The Texas Association of Campground Owners (TACO) has spent many years working to amend existing state laws to make it easier to remove guests on the basis of “theft of service” or “trespassing” legislation.
According to a press release, the idea, according to TACO Executive Director and CEO Brian Schaeffer, is to create the legal basis to quickly remove guests who fail to pay for site services or otherwise violate park rules, just as if they were staying in a hotel or motel.
But during a legal affairs seminar on the second day of TACO’s Spring Meeting Wednesday (April 24), Schaeffer said the association’s efforts to modify state statutes mean little if local law enforcement authorities know nothing about these statutes or if they automatically handle every kind of guest dispute as a “landlord-tenant” issue that has to go through a civil court process.
It is, therefore, up to park operators to visit with their local law enforcement authorities as soon as possible to find out how they interpret state laws governing “theft of service” and “trespassing” at RV parks, Schaeffer said.
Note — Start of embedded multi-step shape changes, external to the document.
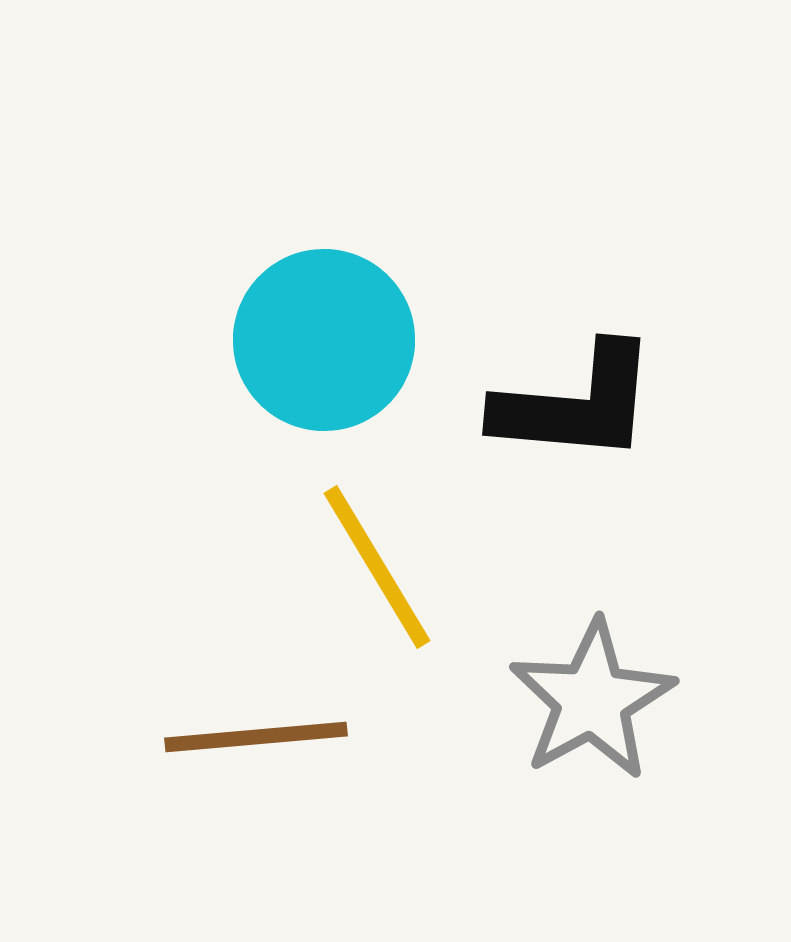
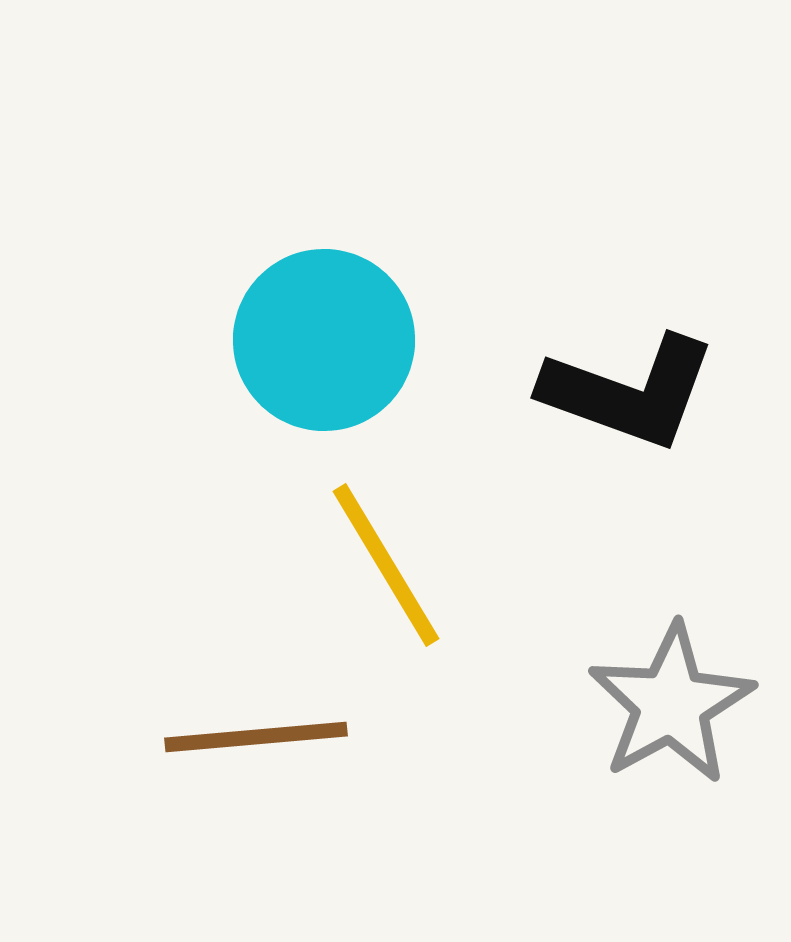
black L-shape: moved 53 px right, 12 px up; rotated 15 degrees clockwise
yellow line: moved 9 px right, 2 px up
gray star: moved 79 px right, 4 px down
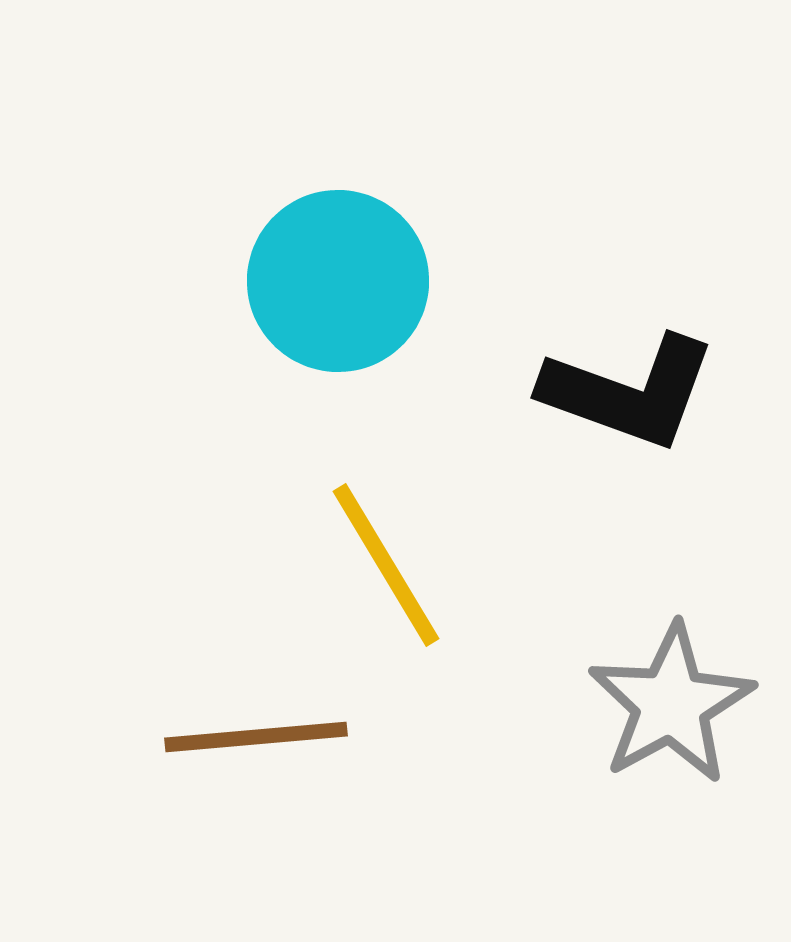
cyan circle: moved 14 px right, 59 px up
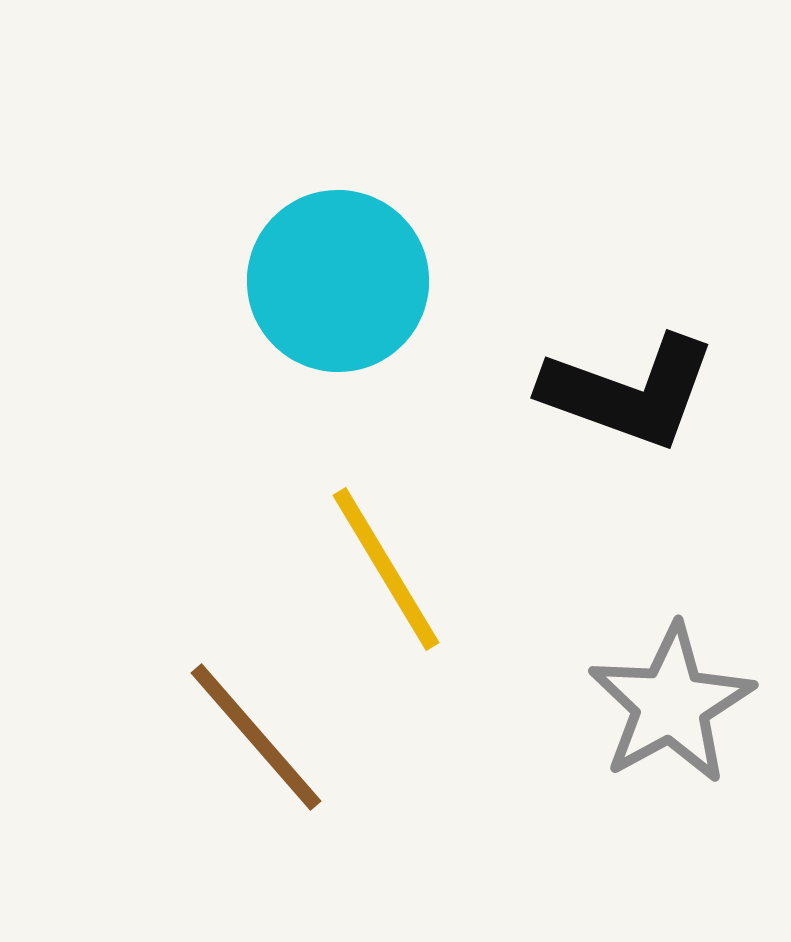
yellow line: moved 4 px down
brown line: rotated 54 degrees clockwise
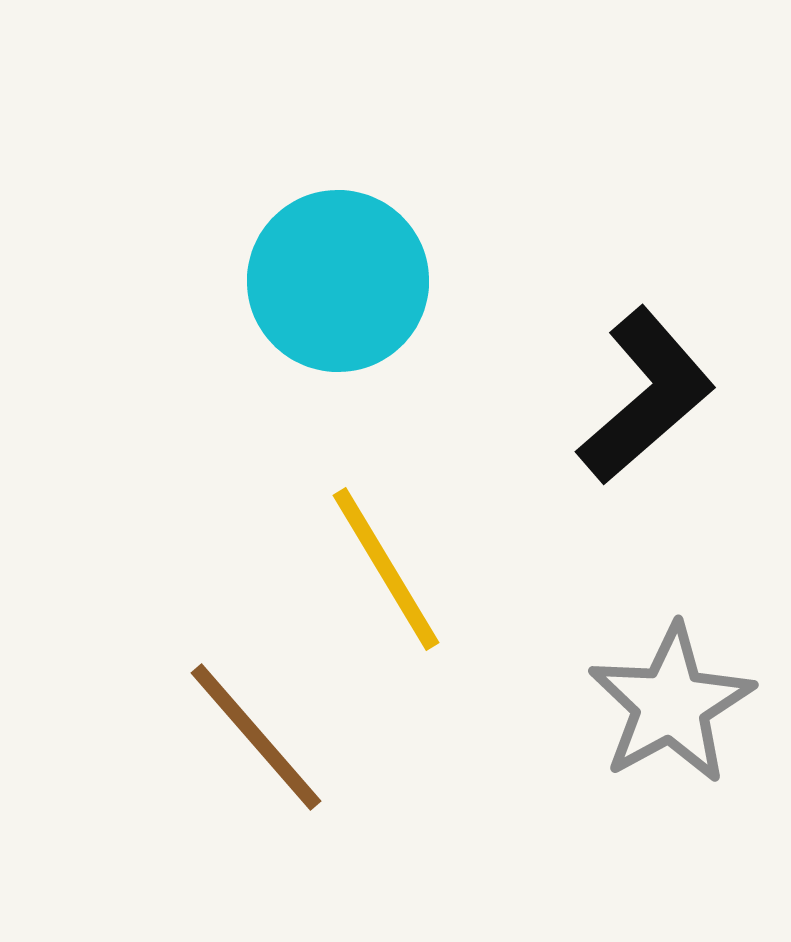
black L-shape: moved 17 px right, 4 px down; rotated 61 degrees counterclockwise
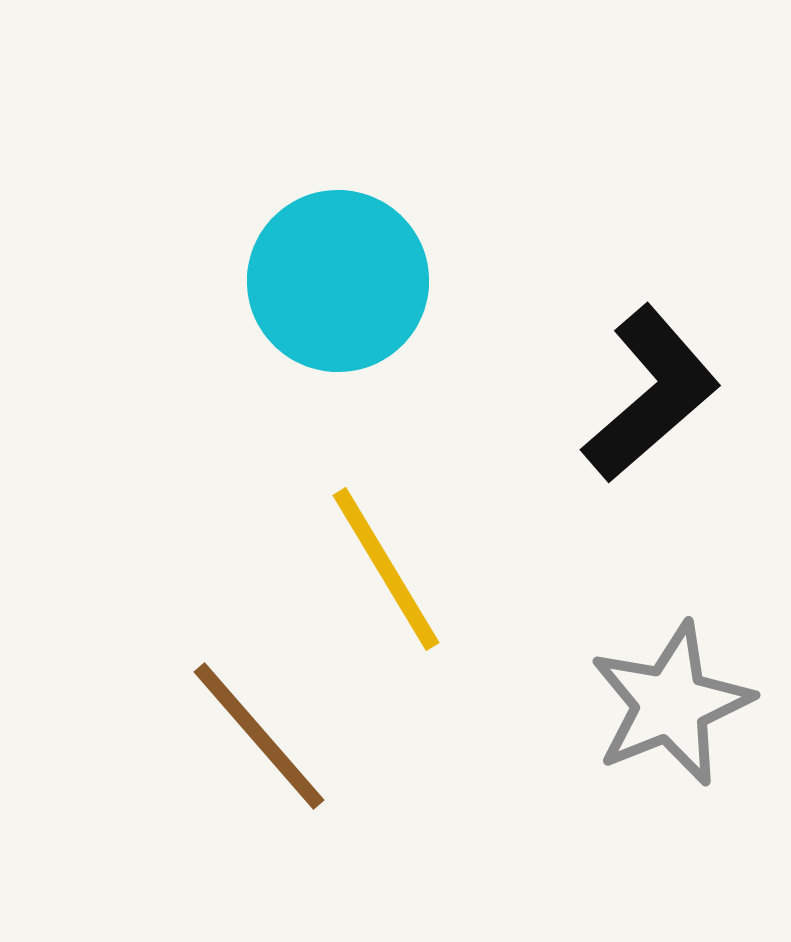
black L-shape: moved 5 px right, 2 px up
gray star: rotated 7 degrees clockwise
brown line: moved 3 px right, 1 px up
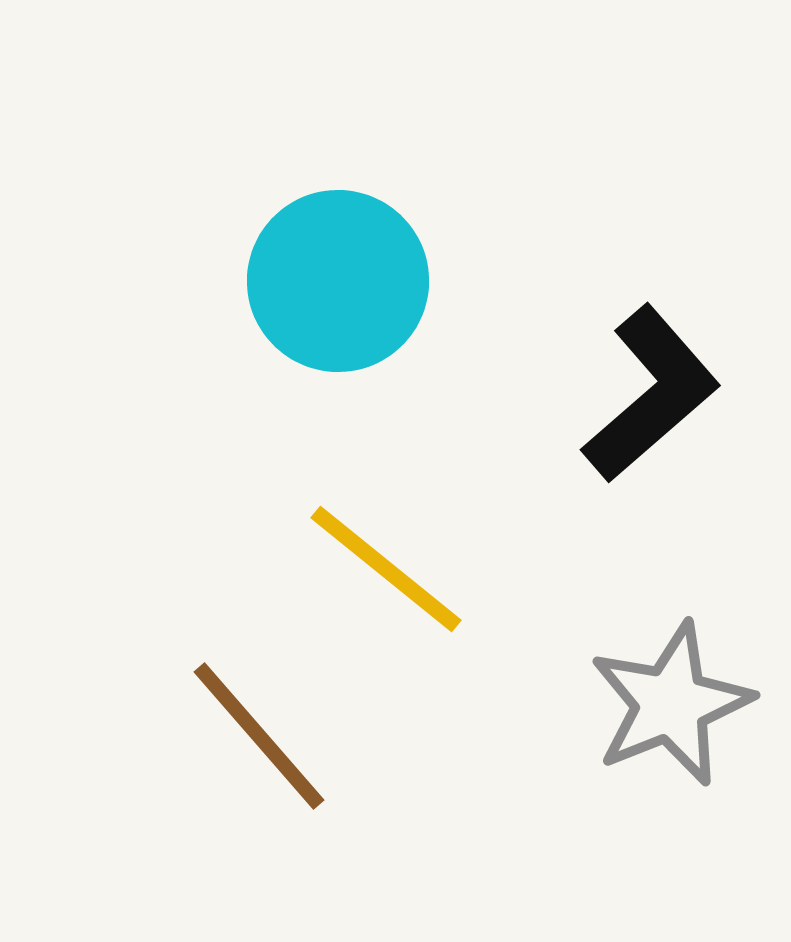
yellow line: rotated 20 degrees counterclockwise
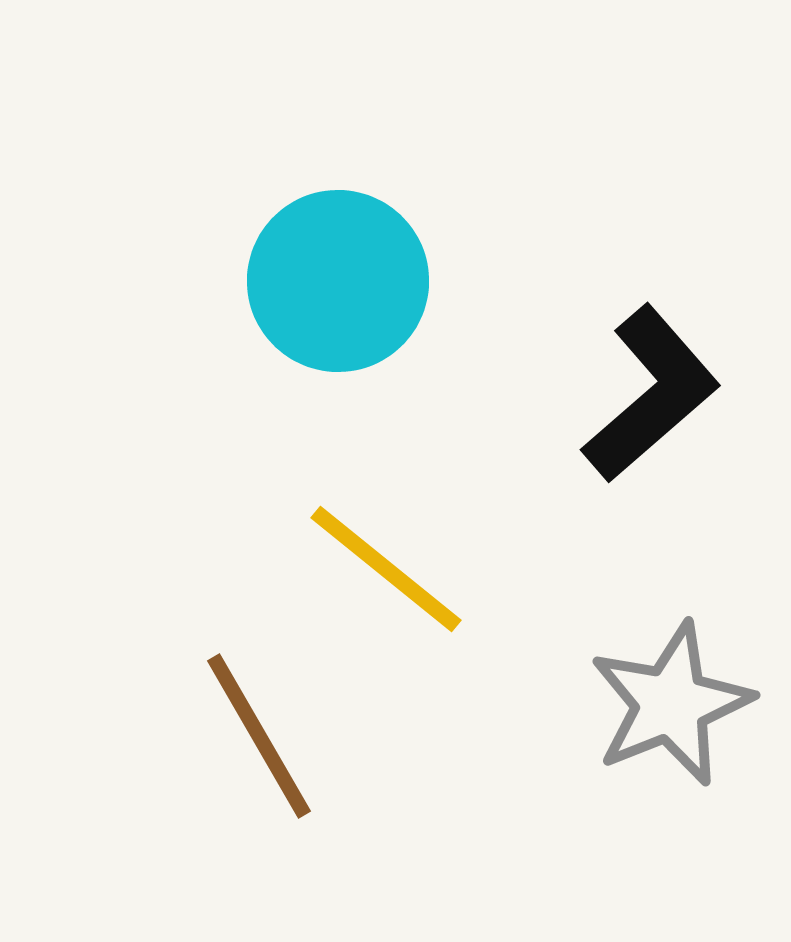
brown line: rotated 11 degrees clockwise
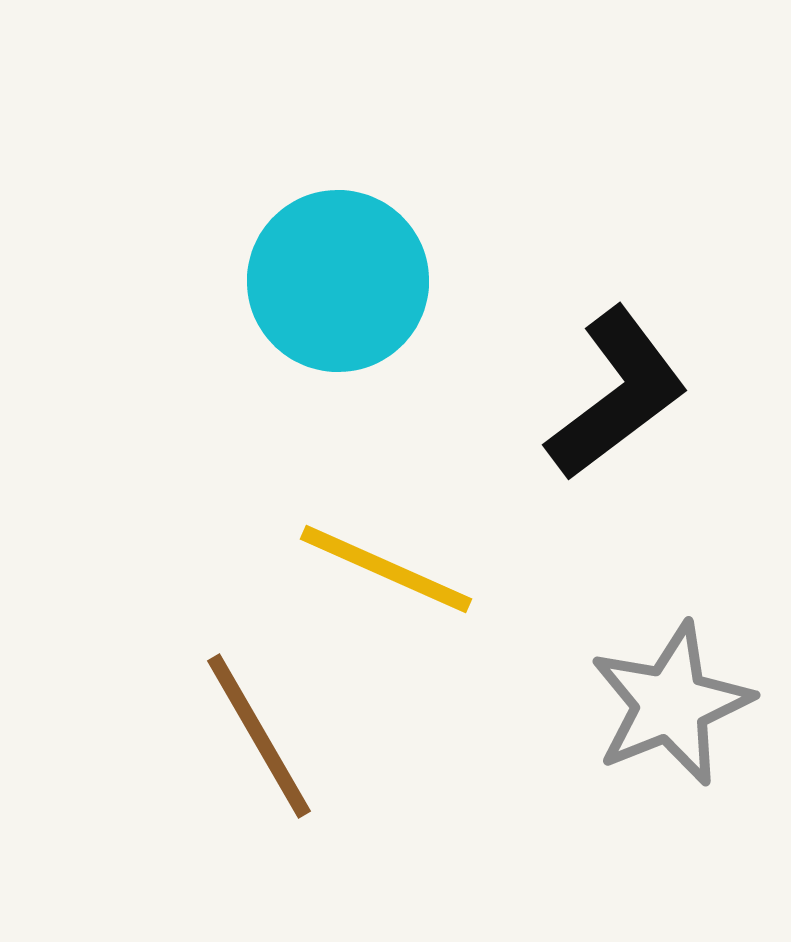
black L-shape: moved 34 px left; rotated 4 degrees clockwise
yellow line: rotated 15 degrees counterclockwise
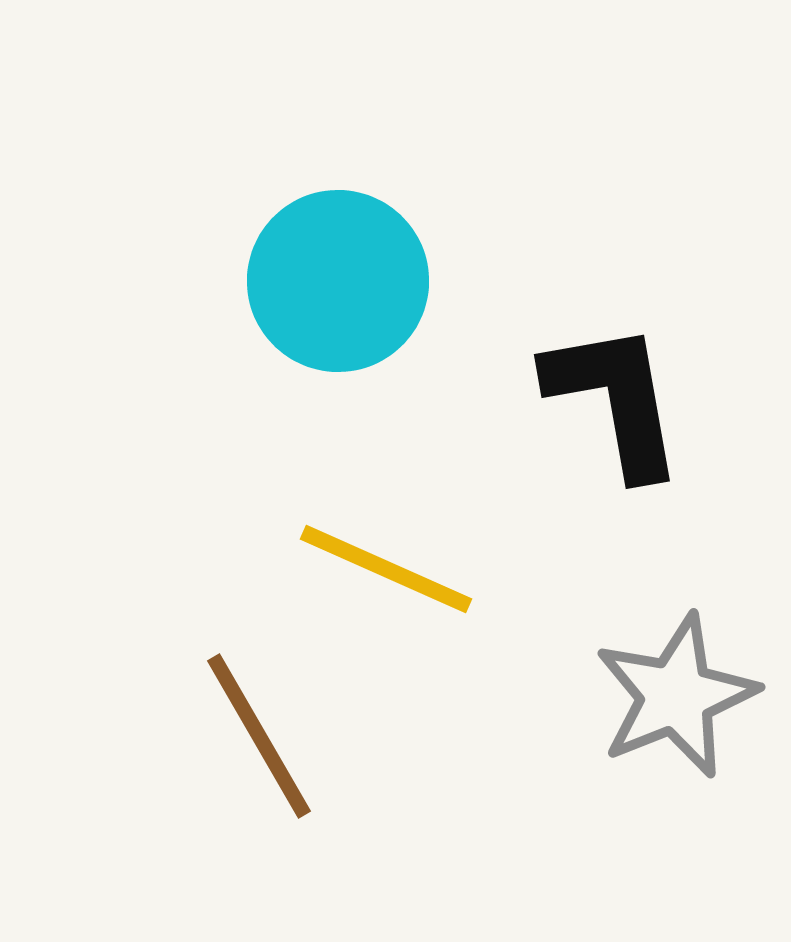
black L-shape: moved 2 px left, 5 px down; rotated 63 degrees counterclockwise
gray star: moved 5 px right, 8 px up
“You need to talk to local law enforcement from an educated standpoint. Visit with law enforcement, you need them to be on your side,” he said, adding that the park operators can print out latest versions of applicable state laws involving expulsions and evictions, which are posted at www.tacomembers.com.
“Take the laws and ask (your local law enforcement authorities), ‘How do you interpret this?’” Schaeffer said. “You need to able to approach these people, get their opinion and know up front what they are going to be able to do to help you or not help you.”
If local law enforcement officials still refuse to enforce state statutes involving RV parks, parks should ask what they can do to improve chances of having guests quickly removed if they fail to pay or otherwise violate park rules. This may involve having every guest sign a “site service agreement,” if they haven’t done so previously.
Schaeffer noted that some park operators run criminal background and credit checks on every guest. He added that when companies call to reserve a block of campsites for their workers, background checks should be run on every guest.
Wednesday’s activities also included a morning keynote address by Janine Stange, who overcame paralyzing stage fright to sing the National Anthem in all 50 states while dealing with a personal crisis and establishing a special connection with Medal of Honor winners.